1. O primeiro princípio, que deve ser afirmado com clareza e vigor, é que a pessoa deficiente (seja-o por enfermidade congênita, em conseqüência de doenças crônicas, de acidentes, como também por debilidade mental ou enfermidade sensorial, qualquer que seja a natureza de tais lesões), é sujeito plenamente humano, com correspondentes direitos inatos, sagrados e invioláveis. Tal afirmação apoia-se no firme reconhecimento de o ser humano possuir uma própria dignidade única e um próprio valor autônomo, desde a concepção e em todos os estádios do desenvolvimento, quaisquer que sejam as suas condições físicas. Este princípio, que brota da reta consciência universal, deve ser tomado como o fundamento inamovível da legislação e da vida social.
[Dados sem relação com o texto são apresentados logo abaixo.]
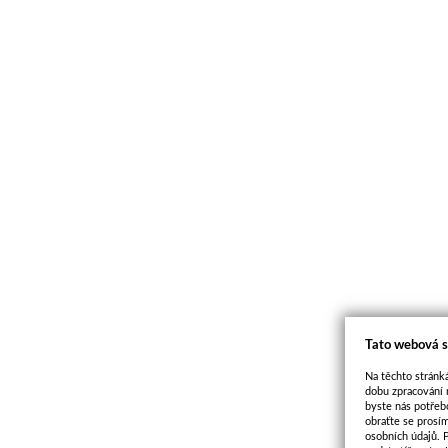
Tato webová s
Na těchto stránká
dobu zpracování 
byste nás potřeb
obraťte se prosí
osobních údajů. 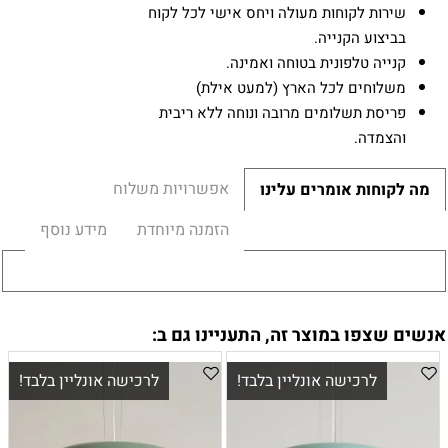
שירות לקוחות מעולה ויחס אישי לכל לקוח
בביצוע הקנייה.
קנייה טלפונית בטוחה ואמינה.
משלוחים לכל הארץ (למעט אילת)
פריסת תשלומים מרובה ונוחה ללא ריבית
והצמדה.
אפשרויות משלוח
מה לקוחות אומרים עלינו
הזמנה מיוחדת
מידע נוסף
אנשים שצפו במוצר זה, התעניינו גם ב:
לרכישה אונליין בלבד!
לרכישה אונליין בלבד!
Se bem se reflete, poder-se-á mesmo dizer que a pessoa do deficiente, com as limitações e a dor que leva inscritas no seu corpo e nas suas faculdades, põe em maior relevo o mistério do ser humano, com toda a sua dignidade e grandeza. Diante da pessoa deficiente, ficamos introduzidos nas fronteiras secretas da humana existência e deste mistério somos chamados a aproximar-nos com respeito e amor.
2. Como a pessoa portadora de deficiências é um sujeito com todos os seus direitos, deve encontrar facilidades para participar na vida da sociedade em todas as dimensões e a todos os níveis, que sejam acessíveis às suas possibilidades. O reconhecimento destes direitos e o dever da solidariedade humana constituem obrigação e encargo que requerem desempenho, criando-se condições e estruturas psicológicas, sociais, familiares, educativas e legislativas, idôneas para o acolhimento e o desenvolvimento integral da pessoa deficiente.
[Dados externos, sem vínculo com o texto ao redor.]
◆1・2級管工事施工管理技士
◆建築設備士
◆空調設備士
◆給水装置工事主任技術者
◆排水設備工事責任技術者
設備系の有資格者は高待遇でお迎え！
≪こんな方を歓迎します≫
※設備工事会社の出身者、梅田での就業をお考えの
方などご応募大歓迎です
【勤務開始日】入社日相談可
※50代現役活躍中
A Declaração sobre os Direitos das Pessoas Deficientes proclama, de fato, no n. 3, que "as pessoas inválidas têm o direito ao respeito pela sua dignidade humana. As pessoas inválidas — quaisquer que sejam a origem, a natureza e a profundidade da sua deficiência e invalidez — têm os mesmos direitos fundamentais que os seus concidadãos da mesma idade, o que implica em primeiro lugar o direito a viver uma vida decente, tão normal e plena quanto possível".
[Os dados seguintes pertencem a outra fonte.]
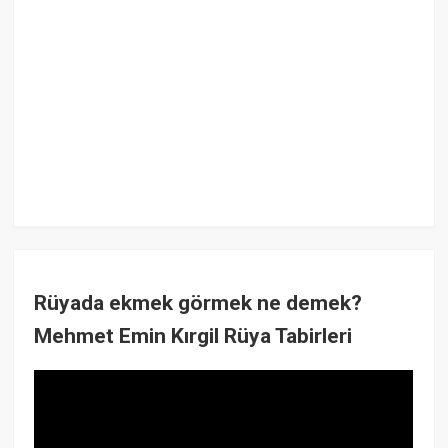
Rüyada ekmek görmek ne demek?
Mehmet Emin Kırgil Rüya Tabirleri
3. A qualidade de uma sociedade e de uma civilização mede-se pelo respeito que ela manifesta para com os mais débeis dos seus membros. Uma sociedade tecnocraticamente perfeita, onde fossem admitidos só membros plenamente funcionais e onde quem não satisfizesse este modelo ou fosse incapaz de desempenhar o seu papel fosse marginalizado, encerrado ou, ainda pior, eliminado, deveria ser considerada como radicalmente indigna do homem, ainda que tal sociedade se viesse a mostrar economicamente vantajosa. Estaria, na verdade, pervertida por uma espécie de discriminação não menos condenável do que a racial, a discriminação dos fortes e dos "sãos" contra os débeis e os doentes. É necessário afirmar com toda a clareza que a pessoa deficiente é um de nós, participante da nossa mesma humanidade. Reconhecendo-lhe e promovendo-lhe a dignidade e os direitos, nós reconhecemos e promovemos a nossa mesma dignidade e os nossos mesmos direitos.
4. A orientação fundamental, ao considerar os problemas relativos à participação das pessoas deficientes na vida social, deve ser inspirada pelos princípios de integração, normalização e personalização. O princípio da integração opõe-se à tendência ao isolamento, à segregação e à marginalização da pessoa deficiente, mas vai ainda além de uma atitude de mera tolerância a seu respeito. Comporta o esforço para tornar a pessoa deficiente um sujeito de pleno direito, segundo as suas possibilidades, quer no âmbito da vida familiar, quer no da escola, do trabalho e, mais em geral, na comunidade social, política e religiosa.
Deste princípio deriva, em seguida, como natural conseqüência, o da normalização, que significa e implica o esforço tendente a reabilitar completamente as pessoas deficientes com todos os meios e as técnicas que estão hoje ao nosso dispor e, onde isto não se mostre possível, a realizar um quadro de vida e de atividades que se aproxime o mais possível, do normal.
O princípio da personalização, por último, põe em vista que — nas curas de vário gênero, como também nas diversas relações educativas e sociais tendentes a eliminar as deficiências — se deve sempre considerar, proteger e promover, antes de tudo, a dignidade, o bem-estar e o desenvolvimento integral da pessoa deficiente, em todas as suas dimensões e faculdades físicas, morais e espirituais. Tal princípio significa e implica, além disso, a superação de certos ambientes característicos do coletivismo e do anonimato, para os quais a pessoa deficiente é por vezes relegada a viver.